A personal loan and a payday loan will both give you credit when you are a little short of cash. This is why many people believe they are both the same or at least extremely similar in nature and how they work. So are there any differences between the two? Actually, there are many differences.
What is a Personal Loan?
A personal loan is much like a conventional loan, with a key difference. This is unsecured debt, so there is no need for collateral. While applying, you have to submit information about your current income. The lending company will then review your application and decide how much money you can get. There will be a fixed repayment period and interest rate. The repayment term can be for 1 year or more, sometimes up to 5 years. You have to repay every month, plus interest till the end of the term.
What is a Payday Loan?
A payday loan is also unsecured debt, meaning, here too, there is no collateral. You can apply online or offline at the lending office by submitting your personal and income information. The processing time is usually quicker than a personal loan, so you have the money in your bank fast. Payday loans are extremely short-term cash advances till your next payday, as the name suggests. They are usually for a couple of weeks at the most. The amount offered is also lower than a personal loan. Usually, the money offered in payday loans are between $300 and $1500.
Differences Between a Personal Loan and Payday Loan
Difference #1 – The Interest Rate
Let us compare this aspect first, because payday lenders have often been charged for their steep rates and driving their customers into deep debt.
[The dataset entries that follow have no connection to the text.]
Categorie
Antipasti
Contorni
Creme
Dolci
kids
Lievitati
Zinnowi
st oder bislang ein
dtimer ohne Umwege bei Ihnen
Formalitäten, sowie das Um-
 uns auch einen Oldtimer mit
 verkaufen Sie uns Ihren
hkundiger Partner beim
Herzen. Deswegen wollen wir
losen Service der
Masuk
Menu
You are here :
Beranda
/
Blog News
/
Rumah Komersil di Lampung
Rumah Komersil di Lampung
Yes, it’s a fact that the interest rate is higher in a payday loan. The APR or Annual Percentage Rate in payday loans can be 200% or higher. However, do keep in mind that the APR is calculated for the entire year, and not just 2 weeks (which is the typical term of a payday loan), and so the conclusion can be misleading.
The amount you borrow with a payday loan is always smaller, and so it never actually pinches you that much. For instance, if you have taken a payday loan for $100 and have to repay after 10 days, then the outstanding amount on your payday will be $120. The APR here is a staggering 730%, but you still end up paying back just $20 more.
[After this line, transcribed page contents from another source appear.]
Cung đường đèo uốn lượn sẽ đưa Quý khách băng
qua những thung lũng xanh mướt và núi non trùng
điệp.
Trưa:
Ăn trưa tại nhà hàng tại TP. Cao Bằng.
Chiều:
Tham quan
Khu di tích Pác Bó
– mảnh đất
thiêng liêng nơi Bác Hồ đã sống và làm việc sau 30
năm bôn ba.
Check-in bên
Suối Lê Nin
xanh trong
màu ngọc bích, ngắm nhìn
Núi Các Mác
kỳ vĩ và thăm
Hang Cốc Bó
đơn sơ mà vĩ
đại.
On the other hand, when you take a personal loan, the APR will be much lower. It will be something like this:
Credit Rating: Excellent – 4.29% APR approx
Credit Rating: Good – 4.29% APR approx
Credit Rating: Fair – 10.66% APR approx
Credit Rating: Poor – 25.00% APR approx
So when you take a personal loan of $10000 that is to be repaid in 3 years, you might end up paying back $3000-5000 extra. Many personal loan lenders also sell insurance with the loans. So when you add the insurance coverage, your outflow becomes even more.
Difference #2 – The Collateral
Both personal loans and payday loans are unsecured loans and thus are without collateral. But more and more personal loan lenders are now approving customer requests only when collateral is attached to the borrowing. So there is little chance that you might get a personal loan without collateral these days.
If you are unable to repay the loan for whatever reason, then the lending business will first issue you a notice and will then take away the asset that was the collateral. That will surely be a problem.
In other instances, personal loan lenders ask you to recommend someone who will stand as a ‘guarantor’. So if you default, the guarantor has to pay back the lending company. That will be an embarrassment if you cannot repay.
In a payday loan, on the other hand, there is no collateral or guarantor. Payday lenders issue the loan in good faith. The amount offered is small, and so paying back is normally not a problem. That is why almost everyone pays back the lender, irrespective of what the critics may tell you. Payday loans are the only type of loans currently in the United States that are completely unsecured.
Difference #3 – The Loan Processing Time
Usually, payday loans are processed very quickly. You can apply today and if you have submitted all correct information, the money can be deposited directly into your bank checking account within 2 working days. In some instances, the money can be deposited even on the following business day.
The personal loan may take a long time to reach your bank account. It may take many days and sometimes even several weeks. That’s because, the lender will carry out several checks and consider many things before finally approving your application.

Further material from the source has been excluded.